# Gold annotation support
This demo uses the demo CATMA project.
If you want to use it for your own annotations you first have to clone your CATMA project locally.
For further information about cloning your CATMA project see [this notebook](https://github.com/forTEXT/gitma/blob/main/demo/notebooks/load_project_from_gitlab.ipynb).

## Table of contents
* [Introduction](#1-bullet)
* [Load the CATMA project](#2-bullet)
* [Create automated gold annotations](#3-bullet)

## Introduction <a class="anchor" id="1-bullet"></a>
To support the creation of gold annotations, this package can be used to copy the matching annotations of two annotators into a gold annotation collection.
In the CATMA user interface the missing annotations can be created manually and the automatically created gold annotations can be revised.

What is considered a matching annotation can be customized.
Explanations follow below.

To proceed, it is necessary that an empty annotation collection has already been created in the CATMA UI, into which the gold annotations will be written.

## Load the CATMA project <a class="anchor" id="2-bullet"></a>

In [None]:
from gitma import CatmaProject

In [None]:
my_project = CatmaProject(
    projects_directory='../projects/',
    project_name='CATMA_9385E190-13CD-44BE-8A06-32FA95B7EEFA_GitMA_Demo_Project'
)

As can been seen above, an empty annotation collection has already been created.
We will use this annotation collection as the target location for the gold annotations.
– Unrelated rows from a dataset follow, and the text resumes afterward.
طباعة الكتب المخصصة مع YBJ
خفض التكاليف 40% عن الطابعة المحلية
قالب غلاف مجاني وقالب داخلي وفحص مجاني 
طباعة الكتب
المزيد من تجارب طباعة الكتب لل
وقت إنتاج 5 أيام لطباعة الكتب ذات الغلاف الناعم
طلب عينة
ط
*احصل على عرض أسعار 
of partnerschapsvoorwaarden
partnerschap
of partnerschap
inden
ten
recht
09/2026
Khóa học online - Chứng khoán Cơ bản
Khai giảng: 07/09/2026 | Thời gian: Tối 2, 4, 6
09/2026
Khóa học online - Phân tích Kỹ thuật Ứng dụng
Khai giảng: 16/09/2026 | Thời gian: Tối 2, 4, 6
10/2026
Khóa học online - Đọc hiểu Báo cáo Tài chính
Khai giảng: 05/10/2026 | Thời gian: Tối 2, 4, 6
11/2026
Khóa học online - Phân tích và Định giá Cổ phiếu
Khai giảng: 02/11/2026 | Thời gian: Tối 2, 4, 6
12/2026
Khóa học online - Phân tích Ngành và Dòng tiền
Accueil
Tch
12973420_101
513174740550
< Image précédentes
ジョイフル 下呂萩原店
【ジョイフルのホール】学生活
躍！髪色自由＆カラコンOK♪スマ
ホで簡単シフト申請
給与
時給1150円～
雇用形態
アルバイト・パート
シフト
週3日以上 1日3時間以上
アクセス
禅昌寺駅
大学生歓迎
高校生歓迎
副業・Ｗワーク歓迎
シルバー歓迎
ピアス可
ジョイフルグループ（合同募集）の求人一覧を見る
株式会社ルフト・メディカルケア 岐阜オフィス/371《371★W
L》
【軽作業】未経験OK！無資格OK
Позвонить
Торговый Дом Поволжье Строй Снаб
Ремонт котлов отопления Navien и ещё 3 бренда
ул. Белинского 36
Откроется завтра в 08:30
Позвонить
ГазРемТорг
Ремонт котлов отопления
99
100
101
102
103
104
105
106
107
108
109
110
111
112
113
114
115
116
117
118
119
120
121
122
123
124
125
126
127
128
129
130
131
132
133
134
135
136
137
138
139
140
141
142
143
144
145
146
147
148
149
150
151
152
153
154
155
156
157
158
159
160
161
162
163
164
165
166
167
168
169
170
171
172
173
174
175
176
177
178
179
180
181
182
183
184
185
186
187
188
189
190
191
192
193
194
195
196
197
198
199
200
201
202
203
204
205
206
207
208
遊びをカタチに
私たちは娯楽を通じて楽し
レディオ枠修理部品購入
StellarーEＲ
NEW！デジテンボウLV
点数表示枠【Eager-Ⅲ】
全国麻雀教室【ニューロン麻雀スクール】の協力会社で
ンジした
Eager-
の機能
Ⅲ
## Create automated gold annotations <a class="anchor" id="3-bullet"></a>
The method `create_gold_annotations()` compares 2 annotation collections.
These are specified by the first 2 arguments: `ac_1_name` and `ac_2_name`.
This is followed by the:
- name of the gold annotation collection: `gold_ac_name`
- a list of tag names that should not be considered when creating the gold annotations: `excluded_tags`
- the minimal annotation overlap that is required for a match: `min_overlap`. This should be set to at least `0.5`.
- whether only annotations with the same tag are considered a match: `same_tag`.
 If your annotation project is more focused on segmentation or unitizing this might be set to `False`.
- whether `'matching'` or `'none'` property values should be included in the gold annotations: `property_values`
- whether the newly created gold annotations should be pushed to CATMA's GitLab backend: `push_to_gitlab` *(Note that to use this option you currently need a separate Git installation with valid saved credentials for your CATMA account)*

In [None]:
my_project.create_gold_annotations(
    ac_1_name='ac_1',               # change to your collection name if you don't use the demo project
    ac_2_name='ac_2',               # change to your collection name if you don't use the demo project
    gold_ac_name='gold_annotation',
    excluded_tags=[],
    min_overlap=0.95,               # raise to 1.0 if only full annotation pairs with full span matching should be included in gold annotations
    same_tag=True,
    property_values='matching',     
    push_to_gitlab=False            # the push to GitLab will not work with the demo project
)

In addition to the newly created gold annotations, the method `create_gold_annotations()` returns a short report.
In the demo project, 16 annotations met the defined criteria for matches.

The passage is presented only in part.